Gigi e la sua missione nelle isole Hawaii
«Macché paradiso, io vivo tra i lebbrosi»

Uggiate Trevano Grande accoglienza per Cocquio che vive dal 1978 insieme agli indigeni

Lettura meno di un minuto.

Uggiate Trevano

Per la prima volta in più di dieci anni, Luigi Cocquio, per tutti Gigi, è tornato a casa per Natale e ha portato in dono alla sua grande famiglia di origine, agli amici e all’associazione “Incontro tra popoli” la sua lunga esperienza di vita e di missione alle Hawaii.

Non l’ isola turistica dell’Oceano Pacifico, con tutti i miti legati ad Honolulu e le corone di fiori al collo, ma “il fondo dell’isola”, dove dal 1978 ha costruito con gli indigeni poveri, rifiutati ed emarginati, con i bambini, i ragazzi e le famiglie, un posto dove è bello vivere, nella fraternità, nella coltivazione della terra, nel rispetto della cultura e delle tradizioni locali, del ciclo della natura e del rapporto tra il Creato e le creature.

La sua “farm”, fattoria, il suo “Centro della pace” hanno ottenuto riconoscimenti internazionali, ma Gigi è sempre il Gigi, “un contadino”, si definisce; un prete che ha lasciato il sacerdozio per motivi formali, come dicono gli amici, ma che rimane prete per scelta personale; un uomo delle relazioni, «perchè abbiamo bisogno di amici, non di soldi», a Makaha, dove vive e ad Uggiate, nei villaggi e nel mondo.
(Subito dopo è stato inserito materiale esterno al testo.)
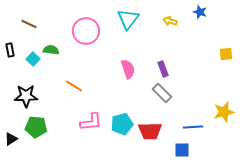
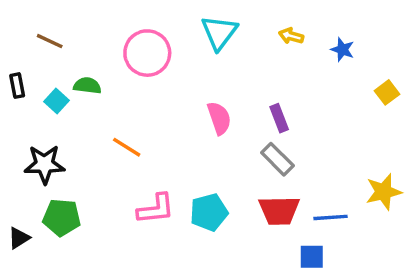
blue star: (200, 12) -> (342, 50), moved
yellow square: (226, 54) -> (387, 92), turned -32
red trapezoid: (150, 131) -> (279, 211), moved

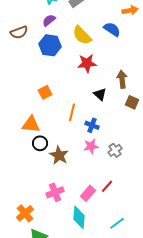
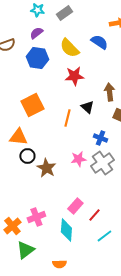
orange square: (45, 92) -> (32, 105), size x1.6
orange line: (72, 112) -> (67, 118), moved
blue cross: (92, 125) -> (100, 138), moved
gray cross: (115, 150) -> (102, 163), size x1.6
red line: (107, 186) -> (94, 215), moved
pink cross: (55, 192) -> (36, 217), moved

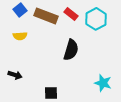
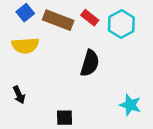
yellow semicircle: (20, 36) -> (25, 46), size x1.5
black arrow: (15, 75) -> (19, 95), turned 48

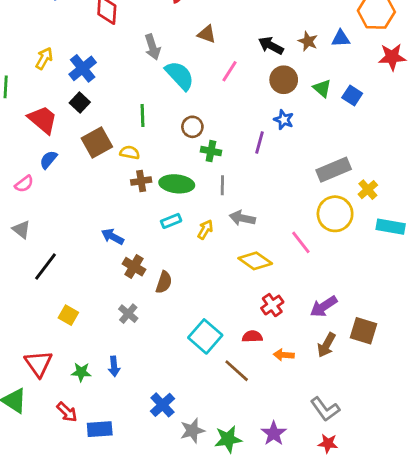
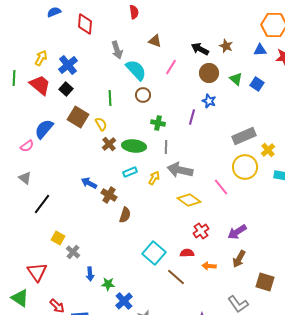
blue triangle: (341, 38) -> (260, 50), moved
red trapezoid: (43, 120) -> (40, 85), moved
brown circle: (192, 127) -> (143, 95), moved
brown square: (97, 143) -> (78, 117), turned -30
yellow semicircle: (130, 152) -> (101, 124), turned 48
blue semicircle: (48, 160) -> (44, 129), size x1.5
brown cross: (141, 181) -> (109, 144), turned -32
gray arrow: (242, 218) -> (180, 170), size x1.4
brown cross: (134, 267) -> (109, 195), moved
gray cross: (128, 314) -> (73, 252), moved
brown square: (364, 331) -> (265, 282), moved
green star: (81, 372) -> (108, 284), moved

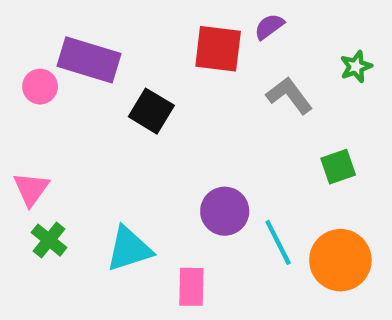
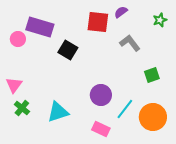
green star: (356, 67) -> (160, 20), moved
cyan line: (278, 242) -> (125, 109), turned 65
pink rectangle: (191, 287) -> (101, 129), moved, turned -66

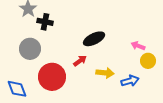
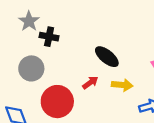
black ellipse: (94, 39) -> (107, 57), turned 65
yellow arrow: (105, 73) -> (122, 85), moved

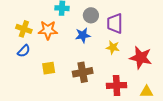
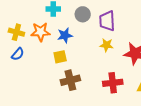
blue star: (83, 35) -> (65, 35), moved
yellow square: (49, 68) -> (60, 57), moved
brown cross: (83, 72) -> (70, 80), moved

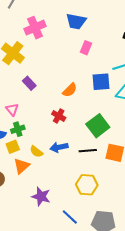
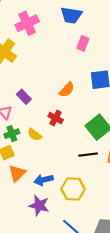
purple rectangle: (29, 83) -> (24, 97), moved
blue arrow: (59, 147) -> (44, 180), moved
yellow semicircle: (36, 152) -> (35, 135), moved
yellow hexagon: (87, 185) -> (73, 189), moved

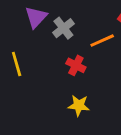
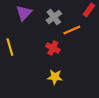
gray cross: (63, 28) -> (54, 17), moved

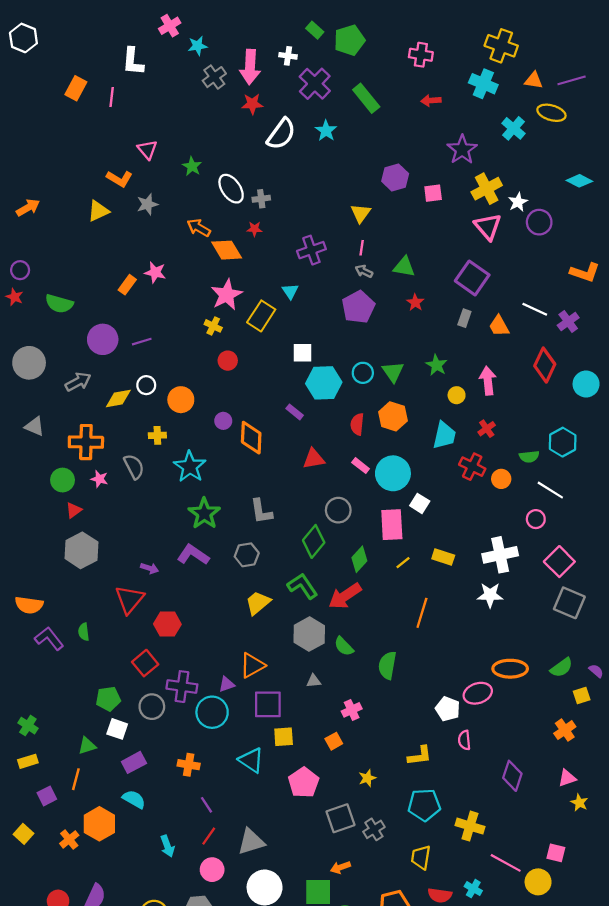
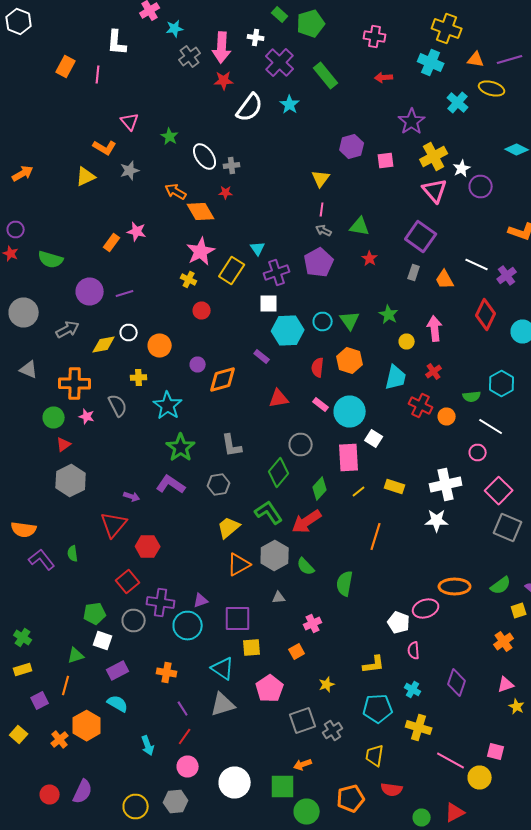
purple cross: (311, 250) -> (277, 272), moved
orange diamond: (251, 438) -> (223, 380), turned 72
orange triangle: (252, 665) -> (239, 564), moved
gray triangle: (251, 842) -> (223, 704), moved
cyan cross: (473, 889) -> (413, 690), moved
E domenica, nel salone parrocchiale gremito, un grande “Aloha” sullo sfondo, con i suoi 74 anni spesi per il Vangelo e per il prossimo, Gigi Cocquio è stato coinvolto in un grande abbraccio, tra torte e palloncini: « La bellezza di essere qui insieme è lo spirito che ci unisce da anni, ci accompagna e continua ad ispirarci in quello che facciamo».